Re: [BackupPC-users] Advice on creating duplicate backup server

dan Mon, 08 Dec 2008 15:40:18 -0800

you could mess around with LVM snapshots.  I hear that you can make an LVM
snapshot and rsync that over, then restore it to the backup LVM.  I have not
tried this but have seen examples around the net.


have you tried rsync3?  it works for me. I dont quite have 3TB so I cant
really advise you on that size, Im not sure where the line is on file count
that rsync3 cant handle.

ZFS would be ideal for this but you have to make the leap to a
solaris/opensolaris kernel.  ZFS Fuse is completely non-functional for
backuppc as it will crash as soon as you starting hitting the filesystem and
the delayed write caching kicks in.  ZFS on freebsd is not mature enough and
tends to crash out with heavy IO.

with zfs it works something like this:
http://blogs.sun.com/clive/resource/zfs_repl.ksh

you can send a full zfs snapshot like
zfs send /pool/[EMAIL PROTECTED] | ssh remotehost zfs recv -v
/remotepool/remotefs
or send an incremental afterwards with
zfs send -i /pool/[EMAIL PROTECTED] | ssh remotehost zfs recv -F -v
/remotepool/remotefs

feel free to compress the ssh stream with -C if you like, but I would first
check your bandwidth usage and see if you are using the whole thing.  If
not, then the compression will slow you down.

The real downside here is the switch to solaris if you are a linux person.
You can also try nexenta which is the opensolaris kernel on a debian/ubuntu
userland complete with apt.

You also get filesystem level compression with ZFS so you dont need to
compress your pool.  This should make recovering files outside of backuppc a
little more convenient .

how is a tape taking 1-2weeks?  1 week = 5.2KB/s.  If you are that IO
constrained, nothing is going to work right for you.  How full is your pool?

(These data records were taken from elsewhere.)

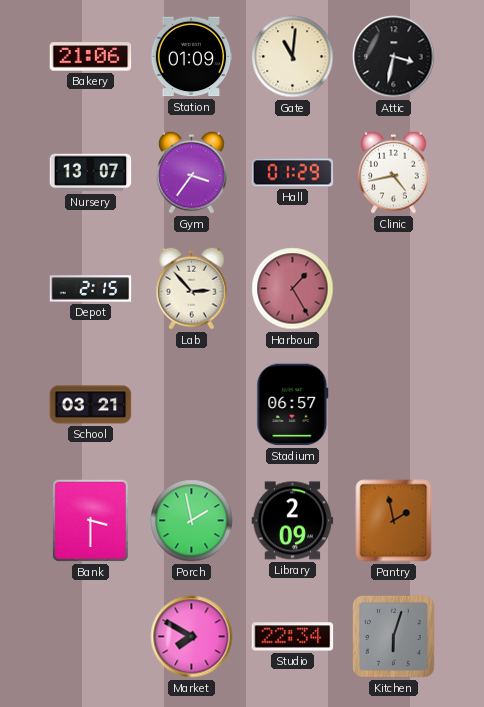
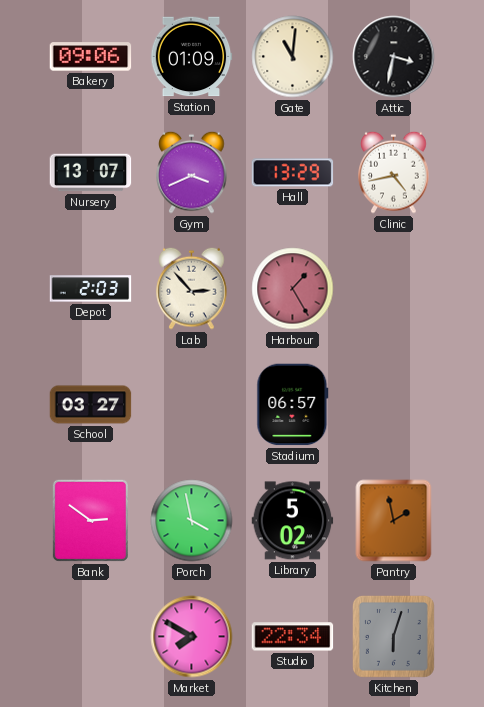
Bakery: 21:06 -> 09:06
Gym: 3:36 -> 3:41
Hall: 01:29 -> 13:29
Depot: 2:15 -> 2:03
School: 03:21 -> 03:27
Bank: 3:30 -> 2:51
Porch: 1:58 -> 3:58
Library: 2:09 -> 5:02
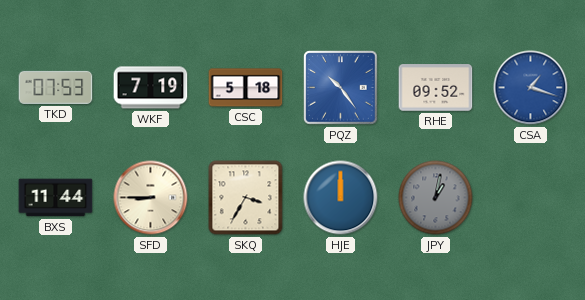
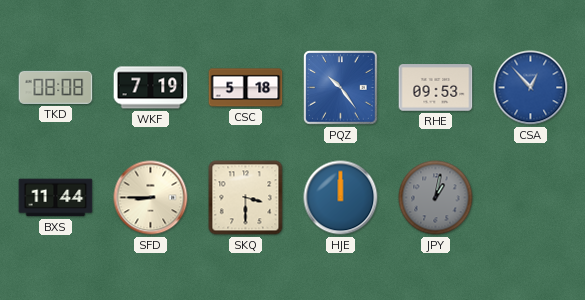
TKD: 07:53 -> 08:08
RHE: 09:52 -> 09:53
CSA: 1:18 -> 12:53
SKQ: 3:35 -> 3:30
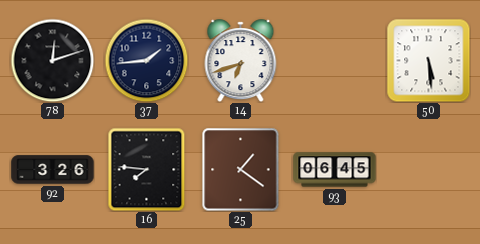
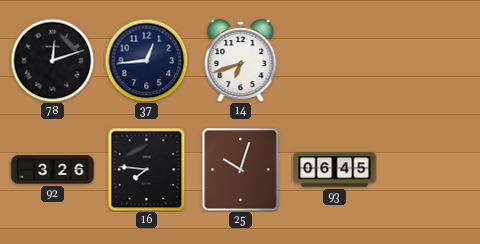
37: 1:44 -> 12:44
50: 5:29 -> none
25: 1:21 -> 10:03
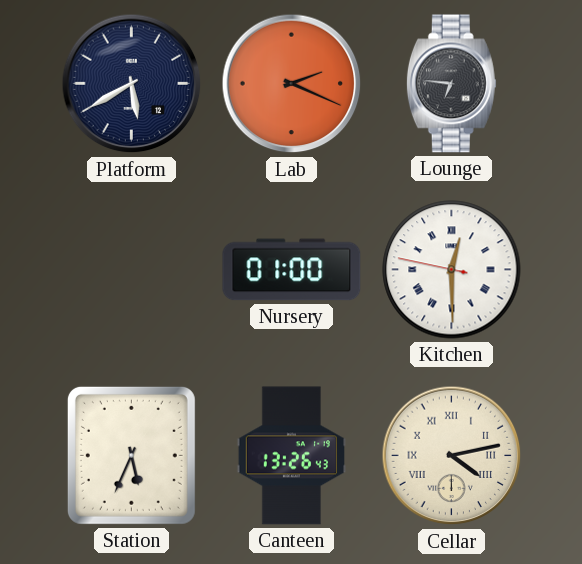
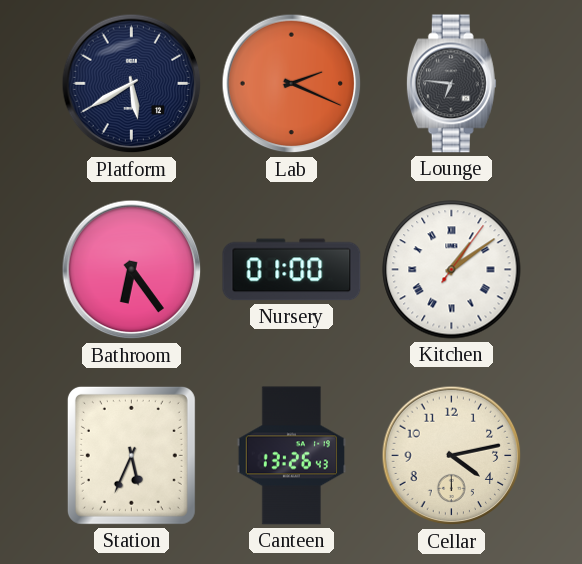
Bathroom: none -> 6:24
Kitchen: 12:29 -> 1:09
Cellar numerals: Roman -> Arabic
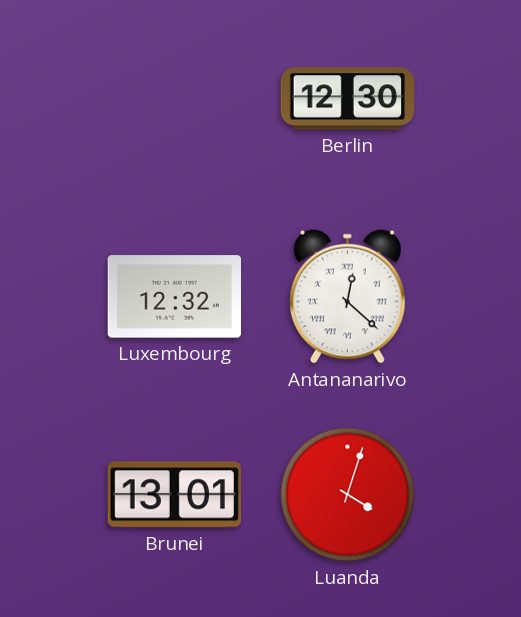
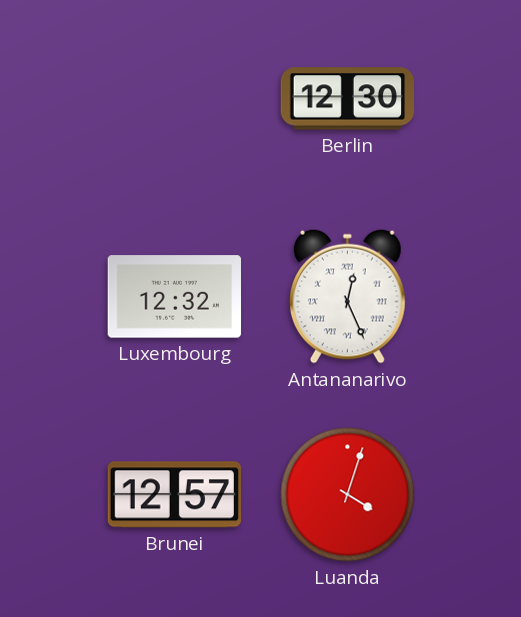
Antananarivo: 12:22 -> 12:26
Brunei: 13:01 -> 12:57
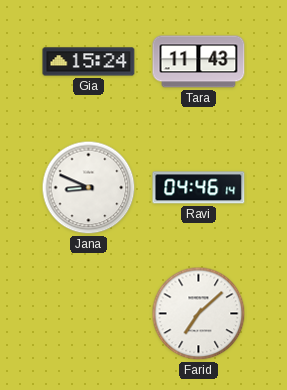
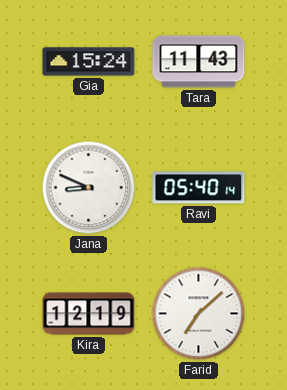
Ravi: 04:46 -> 05:40
Kira: none -> 12:19
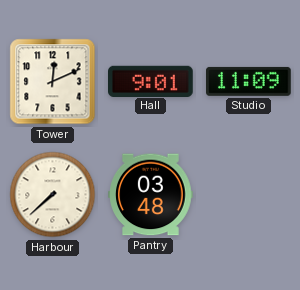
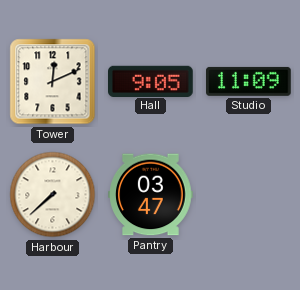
Hall: 9:01 -> 9:05
Pantry: 03:48 -> 03:47
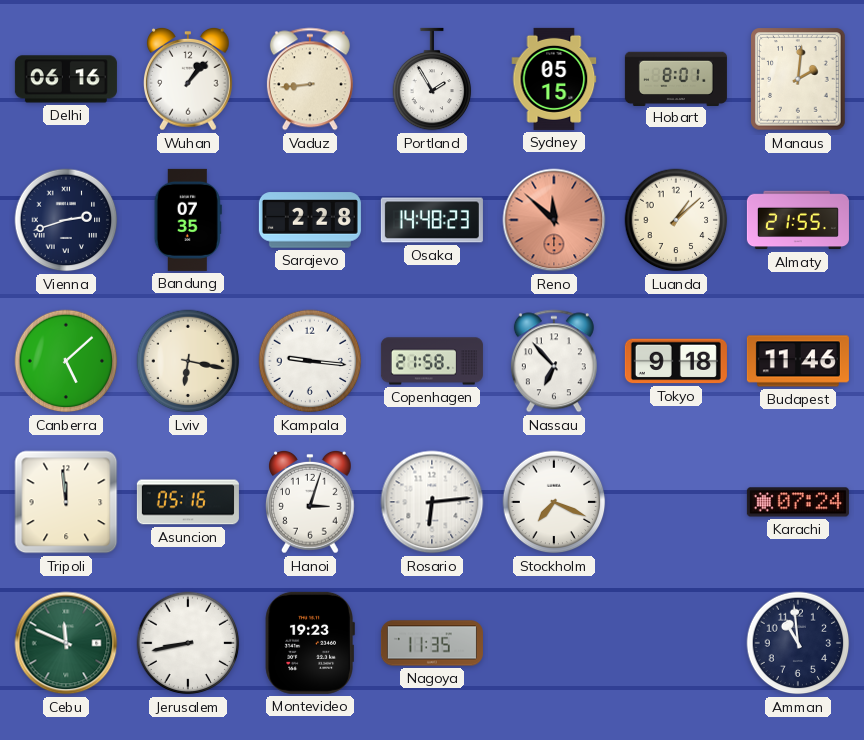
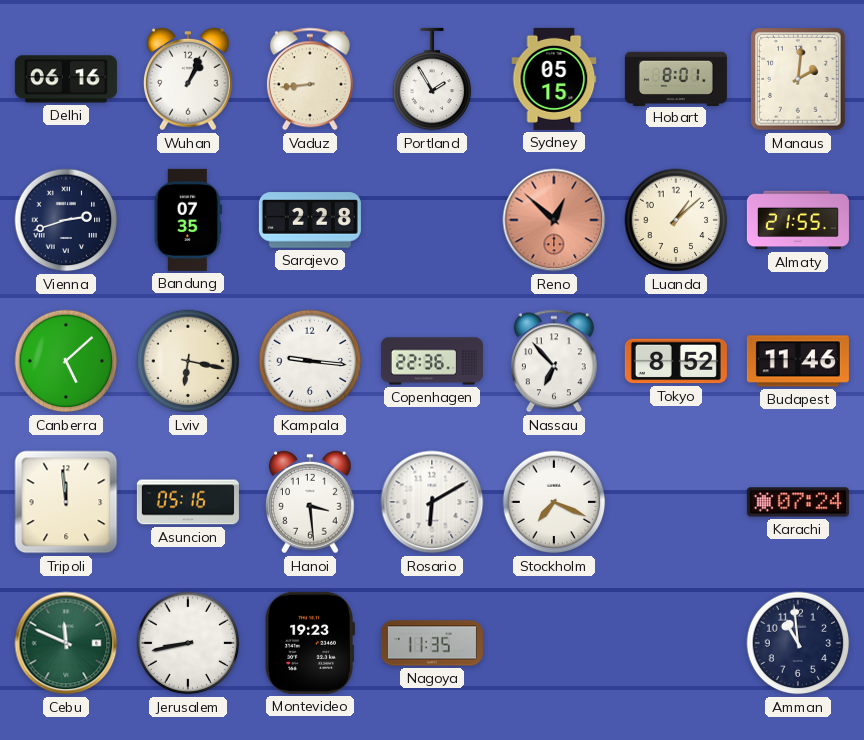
Wuhan: 1:07 -> 1:04
Osaka: 14:48 -> none
Reno: 11:52 -> 12:52
Copenhagen: 21:58 -> 22:36
Tokyo: 9:18 -> 8:52
Hanoi: 3:03 -> 3:29
Rosario: 6:14 -> 6:10
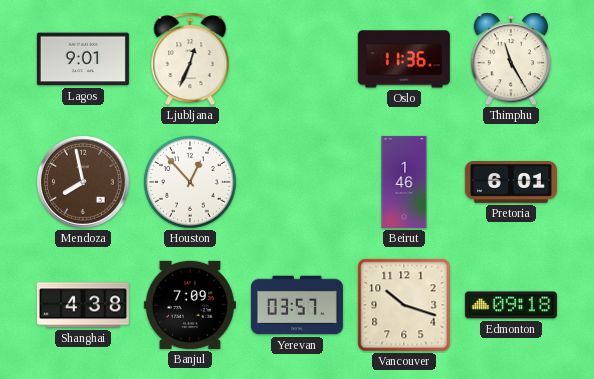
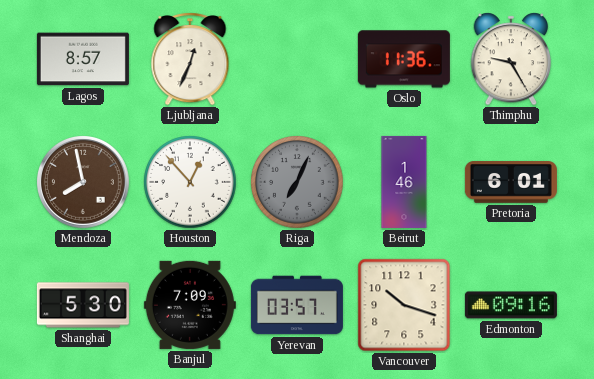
Lagos: 9:01 -> 8:57
Thimphu: 11:25 -> 9:25
Riga: none -> 7:04
Shanghai: 4:38 -> 5:30
Edmonton: 09:18 -> 09:16
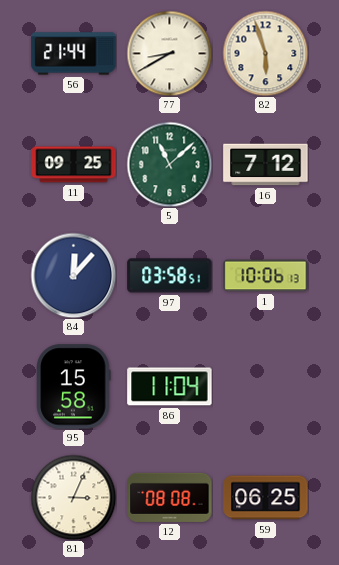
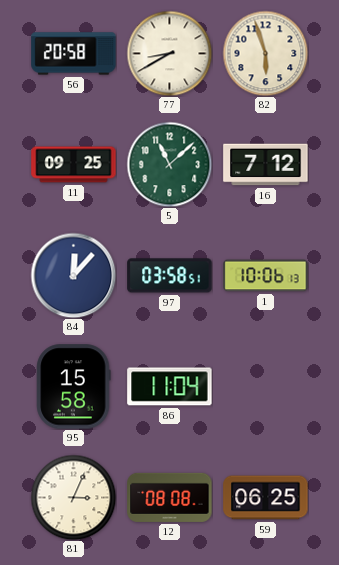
56: 21:44 -> 20:58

you could also consider not keeping a copy of the pool remotely be rather
pullting a tar backup off the backuppc system on some schedule and sending
that to the remote machine for storage.

The problem with using NBD or anything like that and using 'dd' is that
there is no resume support and with 3TB you are likely to get errors every
now and then.  even with a full T1 you are stuck at at least 6hour with
theoritical numbers and are probably looking at %50 more than that.

as far as some other scheme to syncing up the pools, hardlinks will get
you.

You could use find to traverse the entire pool and take some info down on
each file such as name, size, type etc etc and then use some fancy perl to
sort this out into managable groups and then use rsync on individual files.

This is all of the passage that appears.